■ **WORK INSTRUCTIONS**: Copy all lines of the listing that include the string "racing".

*** DATA FOR THE TASK Section Begins ***

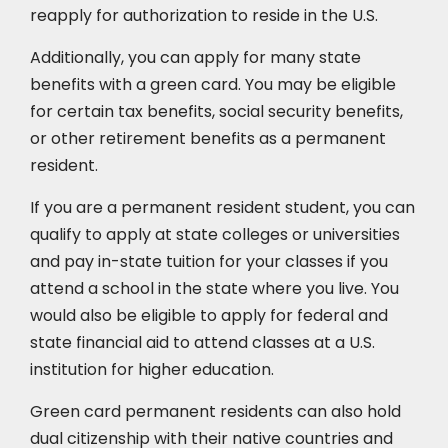
reapply for authorization to reside in the U.S.
Additionally, you can apply for many state
benefits with a green card. You may be eligible
for certain tax benefits, social security benefits,
or other retirement benefits as a permanent
resident.
If you are a permanent resident student, you can
qualify to apply at state colleges or universities
and pay in-state tuition for your classes if you
attend a school in the state where you live. You
would also be eligible to apply for federal and
state financial aid to attend classes at a U.S.
institution for higher education.
Green card permanent residents can also hold
dual citizenship with their native countries and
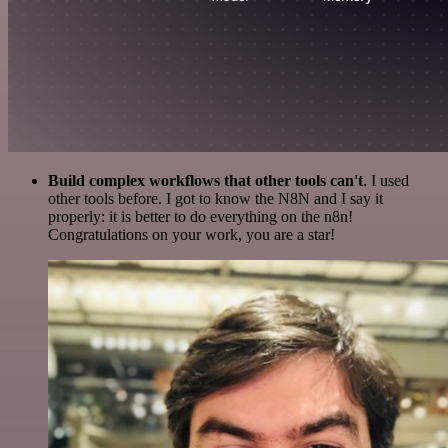
Build complex workflows that other tools can't
. I used
other tools before. I got to know the N8N and I say it
properly: it is better to do everything on the n8n!
Congratulations on your work, you are a star!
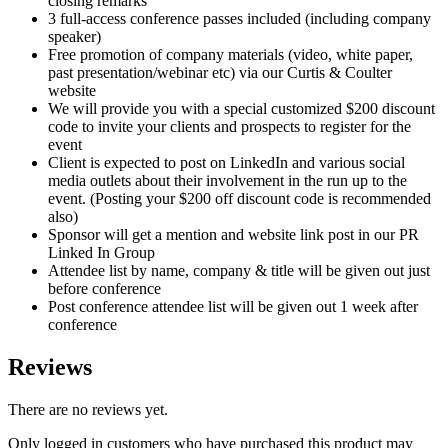
closing remarks
3 full-access conference passes included (including company
speaker)
Free promotion of company materials (video, white paper,
past presentation/webinar etc) via our Curtis & Coulter
website
We will provide you with a special customized $200 discount
code to invite your clients and prospects to register for the
event
Client is expected to post on LinkedIn and various social
media outlets about their involvement in the run up to the
event. (Posting your $200 off discount code is recommended
also)
Sponsor will get a mention and website link post in our PR
Linked In Group
Attendee list by name, company & title will be given out just
before conference
Post conference attendee list will be given out 1 week after
conference
Reviews
There are no reviews yet.
Only logged in customers who have purchased this product may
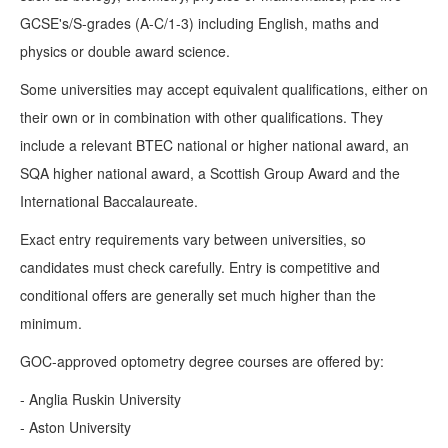
GCSE's/S-grades (A-C/1-3) including English, maths and
physics or double award science.
Some universities may accept equivalent qualifications, either on
their own or in combination with other qualifications. They
include a relevant BTEC national or higher national award, an
SQA higher national award, a Scottish Group Award and the
International Baccalaureate.
Exact entry requirements vary between universities, so
candidates must check carefully. Entry is competitive and
conditional offers are generally set much higher than the
minimum.
GOC-approved optometry degree courses are offered by:
- Anglia Ruskin University
- Aston University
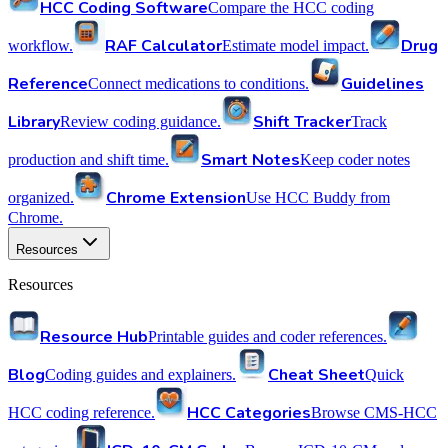
HCC Coding Software
Compare the HCC coding
RAF Calculator
Drug
workflow.
Estimate model impact.
Reference
Guidelines
Connect medications to conditions.
Library
Shift Tracker
Review coding guidance.
Track
Smart Notes
production and shift time.
Keep coder notes
Chrome Extension
organized.
Use HCC Buddy from
Chrome.
Resources
Resources
Resource Hub
Printable guides and coder references.
Blog
Cheat Sheet
Coding guides and explainers.
Quick
HCC Categories
HCC coding reference.
Browse CMS-HCC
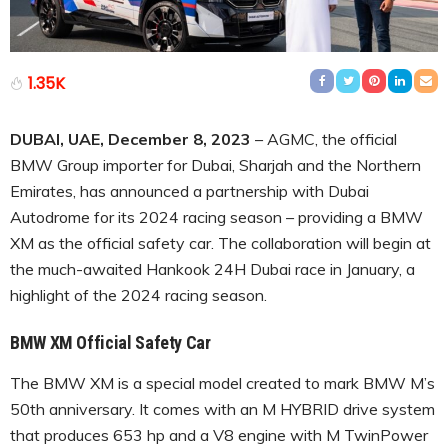
1.35K
DUBAI, UAE, December 8, 2023
– AGMC, the official
BMW Group importer for Dubai, Sharjah and the Northern
Emirates, has announced a partnership with Dubai
Autodrome for its 2024 racing season – providing a BMW
XM as the official safety car. The collaboration will begin at
the much-awaited Hankook 24H Dubai race in January, a
highlight of the 2024 racing season.
BMW XM Official Safety Car
The BMW XM is a special model created to mark BMW M’s
50th anniversary. It comes with an M HYBRID drive system
that produces 653 hp and a V8 engine with M TwinPower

*** DATA FOR THE TASK Section Ends ***

■ **ANSWER SECTION**:
Autodrome for its 2024 racing season – providing a BMW
highlight of the 2024 racing season.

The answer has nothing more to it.